The Large Synoptic Survey Telescope (LSST) will be a ground-based, optical, all-sky, rapid cadence survey project with tremendous potential for discovering and characterizing asteroids.
With LSST's large 6.5m diameter primary mirror, a wide 9.6 square degree field of view 3.2 Gigapixel camera, and rapid observational cadence, LSST will discover more than 5 million asteroids over its ten year survey lifetime. With a single visit limiting magnitude of 24.5 in r band, LSST will be able to detect asteroids in the Main Belt down to sub-kilometer sizes.
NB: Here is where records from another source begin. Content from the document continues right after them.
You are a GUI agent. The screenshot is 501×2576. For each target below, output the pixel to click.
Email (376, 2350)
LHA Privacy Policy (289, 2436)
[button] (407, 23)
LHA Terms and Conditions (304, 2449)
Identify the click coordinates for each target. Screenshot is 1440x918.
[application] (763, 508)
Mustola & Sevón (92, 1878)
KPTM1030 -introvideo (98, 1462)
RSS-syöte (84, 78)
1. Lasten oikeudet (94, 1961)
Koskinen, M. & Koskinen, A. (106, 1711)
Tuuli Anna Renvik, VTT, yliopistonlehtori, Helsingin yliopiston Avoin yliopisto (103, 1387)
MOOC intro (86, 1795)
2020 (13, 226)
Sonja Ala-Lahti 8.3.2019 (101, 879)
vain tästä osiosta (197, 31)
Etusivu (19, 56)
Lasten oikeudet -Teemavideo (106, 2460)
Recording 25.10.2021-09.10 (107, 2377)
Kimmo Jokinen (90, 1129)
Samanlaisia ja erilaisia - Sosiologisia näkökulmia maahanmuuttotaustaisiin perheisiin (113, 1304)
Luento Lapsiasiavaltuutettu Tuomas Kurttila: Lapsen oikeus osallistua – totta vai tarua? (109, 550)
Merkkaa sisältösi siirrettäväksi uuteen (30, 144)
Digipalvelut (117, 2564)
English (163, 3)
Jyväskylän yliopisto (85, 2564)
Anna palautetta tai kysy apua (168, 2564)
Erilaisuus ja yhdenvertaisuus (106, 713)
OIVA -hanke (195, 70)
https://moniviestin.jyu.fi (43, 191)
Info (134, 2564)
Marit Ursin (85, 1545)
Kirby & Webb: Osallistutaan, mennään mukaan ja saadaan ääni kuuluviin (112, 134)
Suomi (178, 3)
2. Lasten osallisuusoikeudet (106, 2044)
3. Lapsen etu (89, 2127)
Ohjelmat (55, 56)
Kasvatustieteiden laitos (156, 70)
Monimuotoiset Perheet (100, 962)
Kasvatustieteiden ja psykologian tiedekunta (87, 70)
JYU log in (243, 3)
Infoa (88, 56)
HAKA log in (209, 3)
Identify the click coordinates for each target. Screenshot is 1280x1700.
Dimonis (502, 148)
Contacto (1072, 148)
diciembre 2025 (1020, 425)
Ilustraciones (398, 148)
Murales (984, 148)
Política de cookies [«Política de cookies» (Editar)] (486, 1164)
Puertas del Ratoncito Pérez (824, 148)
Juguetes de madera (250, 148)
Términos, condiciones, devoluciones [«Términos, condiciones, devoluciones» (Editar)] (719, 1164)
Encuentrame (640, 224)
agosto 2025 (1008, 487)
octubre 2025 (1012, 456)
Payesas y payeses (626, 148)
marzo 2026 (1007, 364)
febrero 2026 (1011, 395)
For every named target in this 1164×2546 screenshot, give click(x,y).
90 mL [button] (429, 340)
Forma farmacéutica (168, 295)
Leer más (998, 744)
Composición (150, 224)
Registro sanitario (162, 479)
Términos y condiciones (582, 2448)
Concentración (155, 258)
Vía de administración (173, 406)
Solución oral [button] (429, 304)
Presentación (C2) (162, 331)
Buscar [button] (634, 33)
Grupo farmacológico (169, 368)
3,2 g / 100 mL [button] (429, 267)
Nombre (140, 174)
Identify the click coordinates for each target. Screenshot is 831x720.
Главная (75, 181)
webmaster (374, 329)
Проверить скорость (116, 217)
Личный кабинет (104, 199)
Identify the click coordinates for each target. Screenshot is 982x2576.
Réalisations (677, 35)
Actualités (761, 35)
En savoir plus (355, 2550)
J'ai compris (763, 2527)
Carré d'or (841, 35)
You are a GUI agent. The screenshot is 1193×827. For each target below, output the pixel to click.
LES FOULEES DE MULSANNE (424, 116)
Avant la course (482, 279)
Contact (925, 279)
The current strawman for the LSST survey strategy is to obtain two visits (each ‘visit’ being a pair of back-to-back 15s exposures) per field, separated by about 30 minutes, covering the entire visible sky every 3-4 days throughout the observing season, for ten years.
The catalogs generated by LSST will increase the known number of small bodies in the Solar System by a factor of 10-100 times, among all populations. The median number of observations for Main Belt asteroids will be on the order of 200-300, with Near Earth Objects receiving a median of 90 observations. These observations will be spread among ugrizy bandpasses, providing photometric colors and allow sparse lightcurve inversion to determine rotation periods, spin axes, and shape information.
These catalogs will be created using automated detection software, the LSST Moving Object Processing System (MOPS), that will take advantage of the carefully characterized LSST optical system, cosmetically clean camera, and recent improvements in difference imaging. Tests with the prototype MOPS software indicate that linking detections (and thus ‘discovery’) will be possible at LSST depths with our working model for the survey strategy, but evaluation of MOPS and improvements in the survey strategy will continue. All data products and software created by LSST will be publicly available.